Zola tamamen iyileşti. Coley bir şeyler yakaladığını biliyordu. Araştırmaya ve bakterinin kullanımı üzerinde çalışmaya devam etti. Zamanla bu ateşli infeksiyon oluşturarak kanseri tedavi etme yöntemine Coley’in toksinleri adını verdi.

Bu dönem heyecan vericiydi. Coley daha önce görülmemiş başarılara imza atıyor ve çabaları Amerika’da ve yabancı ülkelerde alkışlanıyordu. Ateşli enfeksiyonların bazı kanserlerde işe yaradığını keşfeden sadece Coley değildi (Busch 1866, Fehleisen 1883, Eschweller 1898, Schmidt 1910, Wolffheim 1921, Braunstein 1929, Engel 1934, Sinek 1936, Schulz 1969). Fakat hiç kimse Coley’in toksinlerinin, yani ateşli infeksiyonların nasıl işe yaradığını veya neden bazen işe yaradığını, bazense işe yaramadığını bilmiyordu. Coley bile bunu izah edemiyordu. Sonraları daha iyi anlaşılacaktı ki Coley toksinleri, vücutta ateşli bir infeksiyon oluşturarak bağışıklık sistemini aktive eden ve düzenleyen çeşitli mekanizmaları tetikliyordu. Tıpkı günümüzdeki immünoterapilere benzer şekilde, fakat farklı mekanizmalarla.
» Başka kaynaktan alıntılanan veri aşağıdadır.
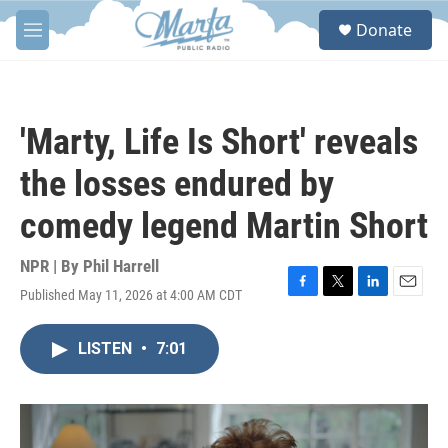
Skip to main content
S
Donate
e
M
a
e
r
n
c
u
h
'Marty, Life Is Short' reveals
u
e
the losses endured by
r
y
comedy legend Martin Short
NPR | By
Phil Harrell
Published May 11, 2026 at 4:00 AM CDT
F
T
L
E
a
w
i
m
c
i
n
a
LISTEN
•
7:01
e
t
k
i
b
t
e
l
o
e
d
o
r
I
k
n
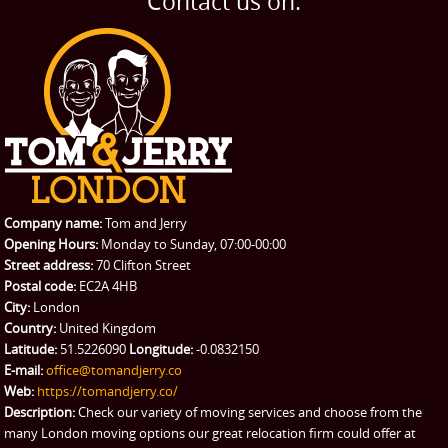
Contact us on:
TESTIMONIALS
Office Removals
Testimonials
PRICES
Student Removals
Prices
CONTACT US
Man with Van
Contact us
REQUEST A QUOTE
Request a quote
Removals
Packing Service
Company name:
Tom and Jerry
Man and Van Hire
Opening Hours:
Monday to Sunday, 07:00-00:00
Street address:
70 Clifton Street
Ikea Delivery
Postal code:
EC2A 4HB
City:
London
Emergency Courier
Country:
United Kingdom
Latitude:
51.5226090
Longitude:
-0.0832150
eBay Collection
E-mail:
office@tomandjerry.co
Web:
https://tomandjerry.co/
Storage
Description:
Check our variety of moving services and choose from the
many London moving options our great relocation firm could offer at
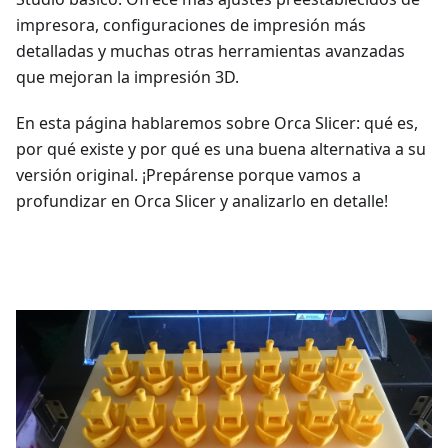
impresora, configuraciones de impresión más
detalladas y muchas otras herramientas avanzadas
que mejoran la impresión 3D.
En esta página hablaremos sobre Orca Slicer: qué es,
por qué existe y por qué es una buena alternativa a su
versión original. ¡Prepárense porque vamos a
profundizar en Orca Slicer y analizarlo en detalle!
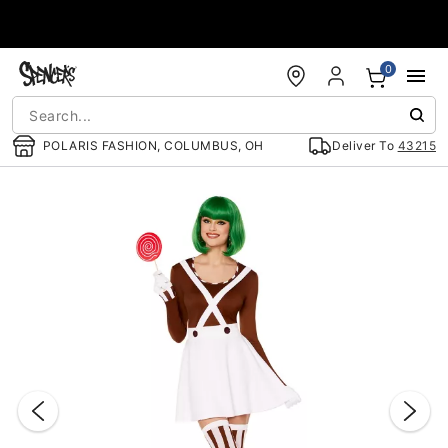
Accessibility Acknowledgement
0
POLARIS FASHION, COLUMBUS, OH
Deliver To
43215
"Slide "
Bağışıklık sistemi ve kanser ilişkisi 1990’lara kadar da sır olarak kalacaktı. Kanser hücresine yönelik doğrudan öldürücü ilaçlar olan kemoterapilerin gölgesinde kalan bağışıklık sisteminin önemi, Prof. Dr. James Allison’un çalışmaları ile 90’lardan sonra gün ışığına çıkmaya başlamıştır.
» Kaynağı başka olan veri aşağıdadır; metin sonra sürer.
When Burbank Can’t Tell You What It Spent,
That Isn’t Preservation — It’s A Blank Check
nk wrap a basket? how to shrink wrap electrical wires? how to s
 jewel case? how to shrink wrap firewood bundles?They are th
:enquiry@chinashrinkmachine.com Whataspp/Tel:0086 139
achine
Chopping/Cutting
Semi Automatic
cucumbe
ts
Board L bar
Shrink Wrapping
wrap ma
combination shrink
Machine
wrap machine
1900’lerin başında radyoterapi geliştirildiğinde, Coley’in toksinlerine olan ilgi bu yeni tedavinin gölgesinde kaldı. 1936’da Coley’in ölümünden sonra kızı Helen Coley Nauts, babasının biyografisi için araştırma yaparken tüm notlarını gözden geçirdi ve babasının Coley’in toksinleri ile çok sayıda hastayı tedavi ettiğini sonucuna ulaştı. Fakat Coley'in başarılı olarak adlandırılabilecek bu sonuçları sonraki çalışmalarla net bir şekilde tekrarlanamadı.

O dönemden beri araştırmacılar bağışıklık sistemi hakkında daha fazla bilgi edindiler ve modern immünoterapiler geliştirildi. Bugün bu gelişme sayesinde kanser tedavisinde başarılı sonuçlar elde ediliyor. Bağışıklık sisteminin gücünü kullanan tedaviler melanom dışında böbrek, akciğer, baş-boyun, mide, lösemi ve mesane kanseri gibi kanser türlerinde uygulanabiliyor.

Kanserle savaşmak için bağışıklık sisteminin gücünden faydalanan her tedavi için 100 yıl öncesinde Willim Coley’in başlattığı çalışmalara saygı duyulmalıdır.